[[ RECORDED DATA open ]]

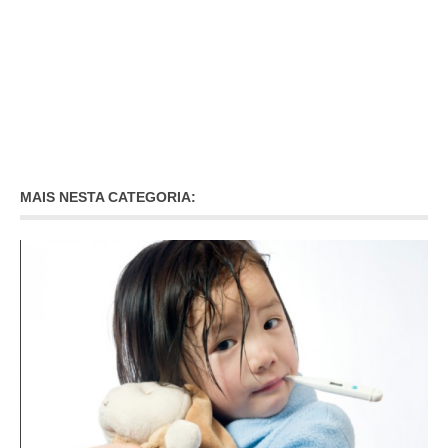
MAIS NESTA CATEGORIA:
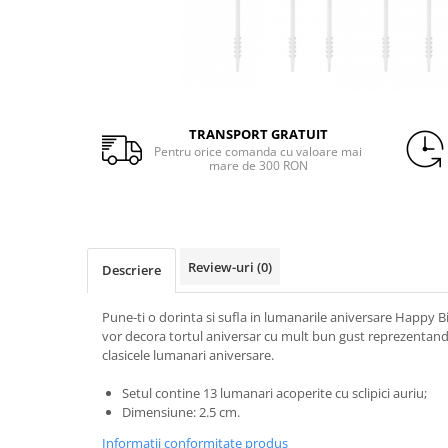
Heliu & Accesorii
Petrecere Spatiala
Palarii
Confetti
Petrecere Star Wars
Buchete Baloane
Suflatori si Coifuri
Peruci
Petrecere Super Mario
Coroane si Bentite
Petrecere Supereroi
Ochelari
Petreceri Fete
Masti
TRANSPORT GRATUIT
Petrecere Buburuza Miraculoasa
Pentru orice comanda cu valoare mai
Mustati
Petrecere Ferma Animalelor
mare de 300 RON
Manusi
Petrecere Frozen
Petrecere Little Star
Ciorapi
Petrecere LOL Surprise
Aripi
Review-uri
(0)
Petrecere Lovely Swan
Descriere
Arme
Petrecere Mica Sirena
Pune-ti o dorinta si sufla in lumanarile aniversare Happy B
Petrecere Minnie Mouse
vor decora tortul aniversar cu mult bun gust reprezentand o
Petrecere Pisicute
clasicele lumanari aniversare.
Petrecere Printese Disney
Setul contine 13 lumanari acoperite cu sclipici auriu;
Petrecere Unicorni
Dimensiune: 2.5 cm.
Petreceri Adulti
Informatii conformitate produs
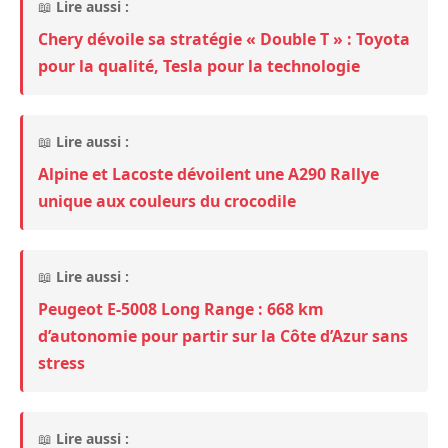
📖
Lire aussi :
Chery dévoile sa stratégie « Double T » : Toyota
pour la qualité, Tesla pour la technologie
📖
Lire aussi :
Alpine et Lacoste dévoilent une A290 Rallye
unique aux couleurs du crocodile
📖
Lire aussi :
Peugeot E-5008 Long Range : 668 km
d’autonomie pour partir sur la Côte d’Azur sans
stress
📖
Lire aussi :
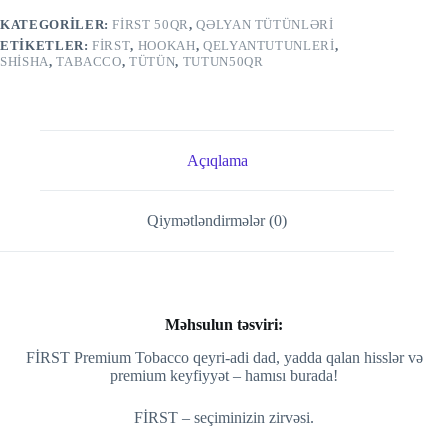
KATEGORILER:
FIRST 50QR
,
QƏLYAN TÜTÜNLƏRI
ETIKETLER:
FIRST
,
HOOKAH
,
QELYANTUTUNLERI
,
SHISHA
,
TABACCO
,
TÜTÜN
,
TUTUN50QR
Açıqlama
Qiymətləndirmələr (0)
Məhsulun təsviri:
FİRST Premium Tobacco qeyri-adi dad, yadda qalan hisslər və
premium keyfiyyət – hamısı burada!
FİRST – seçiminizin zirvəsi.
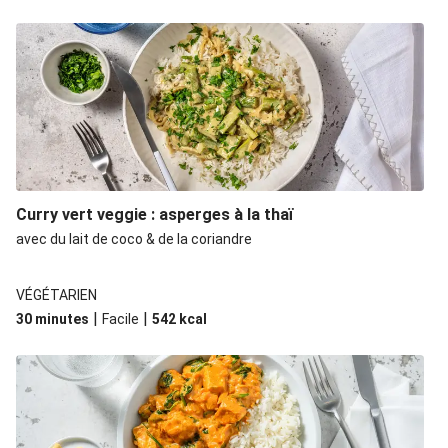
Curry vert veggie : asperges à la thaï
avec du lait de coco & de la coriandre
VÉGÉTARIEN
|
|
30 minutes
Facile
542
kcal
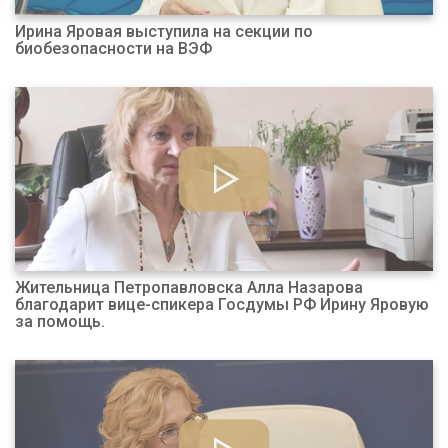
Ирина Яровая выступила на секции по
биобезопасности на ВЭФ
Жительница Петропавловска Алла Назарова
благодарит вице-спикера Госдумы РФ Ирину Яровую
за помощь.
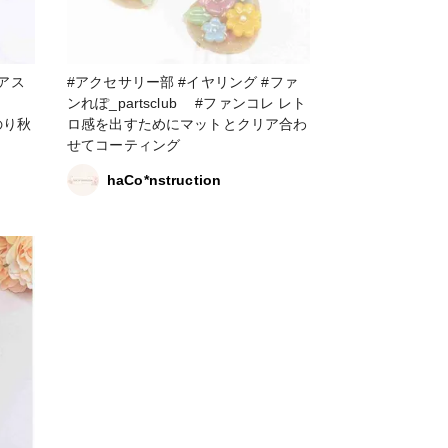
#アクセサリー部 #イヤリング #ファ
ンれぽ_partsclub #ファンコレ レト
んのり秋
ロ感を出すためにマットとクリア合わ
せてコーティング
haCo*nstruction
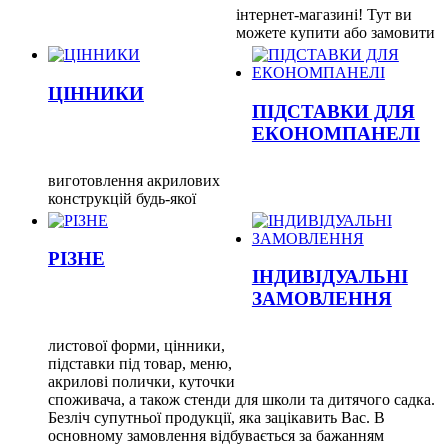
інтернет-магазині! Тут ви
можете купити або замовити
ЦІННИКИ
ПІДСТАВКИ ДЛЯ
ЕКОНОМПАНЕЛІ
виготовлення акрилових
конструкцій будь-якої
РІЗНЕ
ІНДИВІДУАЛЬНІ
ЗАМОВЛЕННЯ
листової форми, цінники,
підставки під товар, меню,
акрилові полички, куточки
споживача, а також стенди для школи та дитячого садка.
Безліч супутньої продукції, яка зацікавить Вас. В
основному замовлення відбувається за бажанням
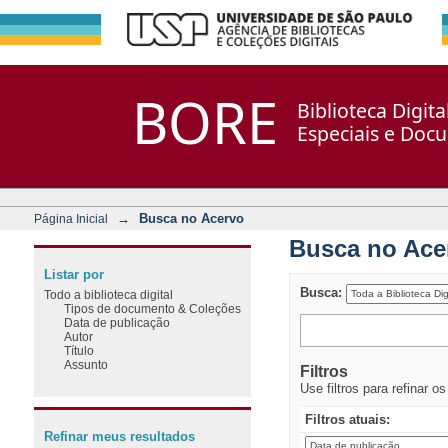
Busca no Acervo
Repositório DSpace/Manakin + Corisco
BORE
Biblioteca Digit
Especiais e Doc
→
Busca no Acervo
Página Inicial
Busca no Ace
Listar por
Busca:
Todo a biblioteca digital
Tipos de documento & Coleções
Data de publicação
Autor
Título
Assunto
Filtros
Use filtros para refinar o
Filtros atuais:
Refinar meus resultados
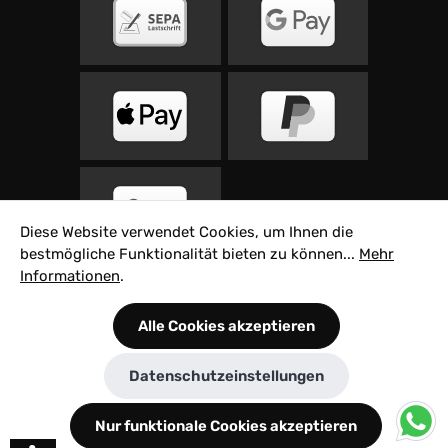
Diese Website verwendet Cookies, um Ihnen die
bestmögliche Funktionalität bieten zu können...
Mehr
Informationen
.
Alle Preise inkl. gesetzl. Mehrwertsteuer zzgl.
Alle Cookies akzeptieren
Versandkosten
und ggf. Nachnahmegebühren,
wenn nicht anders angegeben.
Datenschutzeinstellungen
© 2026 Velovita Rad Sport GmbH - Built with ♥
by
Innovie
Nur funktionale Cookies akzeptieren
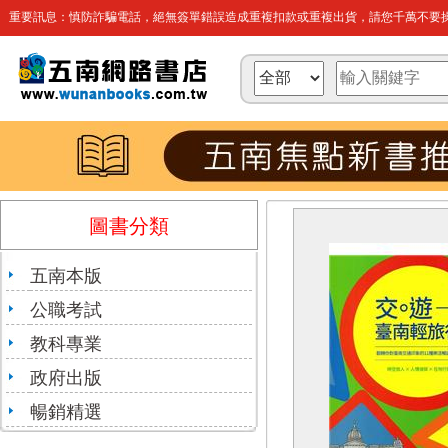
重要訊息：慎防詐騙電話，絕無簽單錯誤造成重複扣款或重複出貨，請您千萬不要操
圖書分類
五南本版
公職考試
教科專業
政府出版
暢銷精選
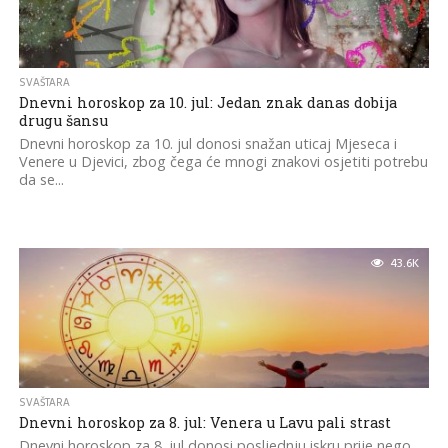
SVAŠTARA
Dnevni horoskop za 10. jul: Jedan znak danas dobija
drugu šansu
Dnevni horoskop za 10. jul donosi snažan uticaj Mjeseca i
Venere u Djevici, zbog čega će mnogi znakovi osjetiti potrebu
da se...
43.6K
SVAŠTARA
Dnevni horoskop za 8. jul: Venera u Lavu pali strast
Dnevni horoskop za 8. jul donosi posljednju iskru prije nego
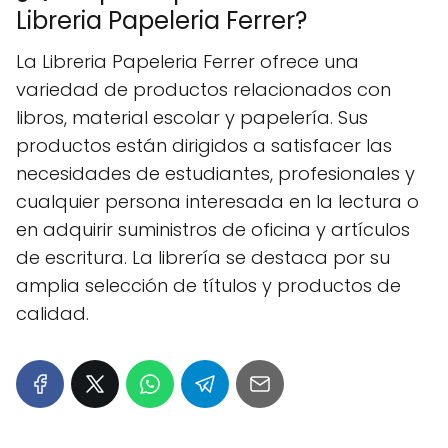
Libreria Papeleria Ferrer?
La Libreria Papeleria Ferrer ofrece una
variedad de productos relacionados con
libros, material escolar y papelería. Sus
productos están dirigidos a satisfacer las
necesidades de estudiantes, profesionales y
cualquier persona interesada en la lectura o
en adquirir suministros de oficina y artículos
de escritura. La librería se destaca por su
amplia selección de títulos y productos de
calidad.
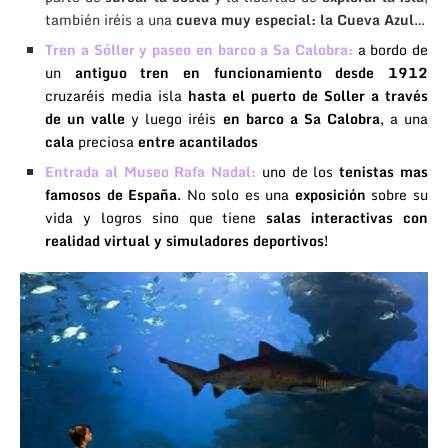
también iréis a una
cueva muy especial: la
Cueva Azul
…
Tren a Sóller y paseo en barco a Sa Calobra:
a bordo de
un
antiguo tren en funcionamiento desde 1912
cruzaréis media isla
hasta el puerto de Soller a través
de un valle
y luego iréis
en barco a Sa Calobra
, a una
cala
preciosa
entre acantilados
Entrada al Museo Rafa Nadal
:
uno de los
tenistas mas
famosos de España
. No solo es una
exposición
sobre su
vida y logros sino que tiene
salas interactivas con
realidad virtual y simuladores deportivos!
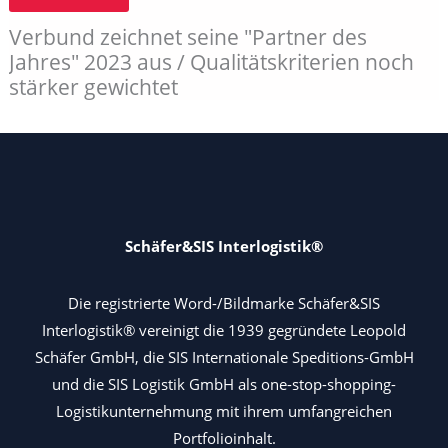
Leistungsranking
mit
Verbund zeichnet seine "Partner des
neuen
Spitzenreitern
Jahres" 2023 aus / Qualitätskriterien noch
stärker gewichtet
Schäfer&SIS Interlogistik®
Die registrierte Word-/Bildmarke Schäfer&SIS
Interlogistik® vereinigt die 1939 gegründete Leopold
Schäfer GmbH, die SIS Internationale Speditions-GmbH
und die SIS Logistik GmbH als one-stop-shopping-
Logistikunternehmung mit ihrem umfangreichen
Portfolioinhalt.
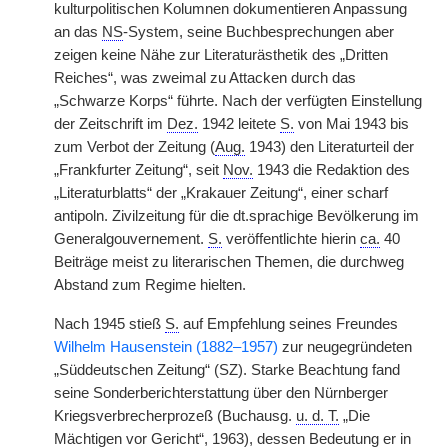
kulturpolitischen Kolumnen dokumentieren Anpassung
an das
NS
-System, seine Buchbesprechungen aber
zeigen keine Nähe zur Literaturästhetik des „Dritten
Reiches“, was zweimal zu Attacken durch das
„Schwarze Korps“ führte. Nach der verfügten Einstellung
der Zeitschrift im
Dez.
1942 leitete
S.
von Mai 1943 bis
zum Verbot der Zeitung (
Aug.
1943) den Literaturteil der
„Frankfurter Zeitung“, seit
Nov.
1943 die Redaktion des
„Literaturblatts“ der „Krakauer Zeitung“, einer scharf
antipoln. Zivilzeitung für die dt.sprachige Bevölkerung im
Generalgouvernement.
S.
veröffentlichte hierin
ca.
40
Beiträge meist zu literarischen Themen, die durchweg
Abstand zum Regime hielten.
Nach 1945 stieß
S.
auf Empfehlung seines Freundes
Wilhelm Hausenstein (1882–1957)
zur neugegründeten
„Süddeutschen Zeitung“ (SZ). Starke Beachtung fand
seine Sonderberichterstattung über den Nürnberger
Kriegsverbrecherprozeß (Buchausg.
u. d. T.
„Die
Mächtigen vor Gericht“, 1963), dessen Bedeutung er in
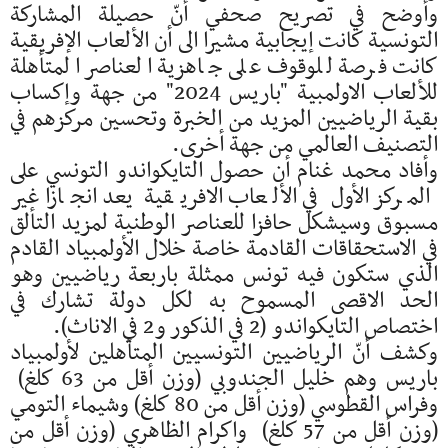
وأوضح في تصريح صحفي أنّ حصيلة المشاركة
التونسية كانت إيجابية مشيرا الى أن الألعاب الإفريقية
كانت فرصة للوقوف على جاهزية العناصر المتأهلة
للألعاب الاولمبية "باريس 2024" من جهة وإكساب
بقية الرياضيين المزيد من الخبرة وتحسين مركزهم في
التصنيف العالمي من جهة أخرى.
وأفاد محمد غنام أن حصول التايكواندو التونسي على
المركز الأول في الألعاب الافريقية يعد انجازا غير
مسبوق وسيشكل حافزا للعناصر الوطنية لمزيد التألق
في الاستحقاقات القادمة خاصة خلال الأولمبياد القادم
الذي ستكون فيه تونس ممثلة باربعة رياضيين وهو
الحد الاقصى المسموح به لكل دولة تشارك في
اختصاص التايكواندو (2 في الذكور و2 في الاناث).
وكشف أنّ الرياضيين التونسيين المتأهلين لأولمبياد
باريس وهم خليل الجندوبي (وزن أقل من 63 كلغ)
وفراس القطوسي (وزن أقل من 80 كلغ) وشيماء التومي
(وزن أقل من 57 كلغ) واكرام الظاهري (وزن أقل من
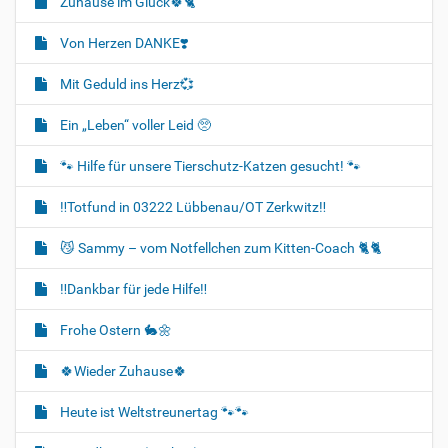
Zuhause im Glück🍀🐈‍
Von Herzen DANKE❣️
Mit Geduld ins Herz💞
Ein „Leben“ voller Leid 🥺
🐾 Hilfe für unsere Tierschutz-Katzen gesucht! 🐾
‼️Totfund in 03222 Lübbenau/OT Zerkwitz‼️
😼 Sammy – vom Notfellchen zum Kitten-Coach 🐈🐈‍
‼️Dankbar für jede Hilfe‼️
Frohe Ostern 🐇🌼
🍀Wieder Zuhause🍀
Heute ist Weltstreunertag 🐾🐾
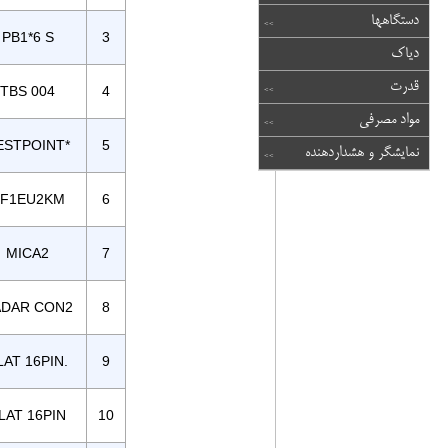
دستگاهها
PB1*6 S
3
دیاک
قدرت
TBS 004
4
مواد مصرفی
ESTPOINT*
5
نمایشگر و هشداردهنده
F1EU2KM
6
MICA2
7
ADAR CON2
8
LAT 16PIN.
9
LAT 16PIN
10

[[ RECORDED DATA closed ]]

A verbatim reproduction is expected: starting at the line above that has "1943) den Literaturteil der", ending at the line that has "für jede Hilfe‼️", both included, and with no pictures and no other lines.

1943) den Literaturteil der
„Frankfurter Zeitung“, seit
Nov.
1943 die Redaktion des
„Literaturblatts“ der „Krakauer Zeitung“, einer scharf
antipoln. Zivilzeitung für die dt.sprachige Bevölkerung im
Generalgouvernement.
S.
veröffentlichte hierin
ca.
40
Beiträge meist zu literarischen Themen, die durchweg
Abstand zum Regime hielten.
Nach 1945 stieß
S.
auf Empfehlung seines Freundes
Wilhelm Hausenstein (1882–1957)
zur neugegründeten
„Süddeutschen Zeitung“ (SZ). Starke Beachtung fand
seine Sonderberichterstattung über den Nürnberger
Kriegsverbrecherprozeß (Buchausg.
u. d. T.
„Die
Mächtigen vor Gericht“, 1963), dessen Bedeutung er in
وأوضح في تصريح صحفي أنّ حصيلة المشاركة
التونسية كانت إيجابية مشيرا الى أن الألعاب الإفريقية
كانت فرصة للوقوف على جاهزية العناصر المتأهلة
للألعاب الاولمبية "باريس 2024" من جهة وإكساب
بقية الرياضيين المزيد من الخبرة وتحسين مركزهم في
التصنيف العالمي من جهة أخرى.
وأفاد محمد غنام أن حصول التايكواندو التونسي على
المركز الأول في الألعاب الافريقية يعد انجازا غير
مسبوق وسيشكل حافزا للعناصر الوطنية لمزيد التألق
في الاستحقاقات القادمة خاصة خلال الأولمبياد القادم
الذي ستكون فيه تونس ممثلة باربعة رياضيين وهو
الحد الاقصى المسموح به لكل دولة تشارك في
اختصاص التايكواندو (2 في الذكور و2 في الاناث).
وكشف أنّ الرياضيين التونسيين المتأهلين لأولمبياد
باريس وهم خليل الجندوبي (وزن أقل من 63 كلغ)
وفراس القطوسي (وزن أقل من 80 كلغ) وشيماء التومي
(وزن أقل من 57 كلغ) واكرام الظاهري (وزن أقل من
Zuhause im Glück🍀🐈‍
Von Herzen DANKE❣️
Mit Geduld ins Herz💞
Ein „Leben“ voller Leid 🥺
🐾 Hilfe für unsere Tierschutz-Katzen gesucht! 🐾
‼️Totfund in 03222 Lübbenau/OT Zerkwitz‼️
😼 Sammy – vom Notfellchen zum Kitten-Coach 🐈🐈‍
‼️Dankbar für jede Hilfe‼️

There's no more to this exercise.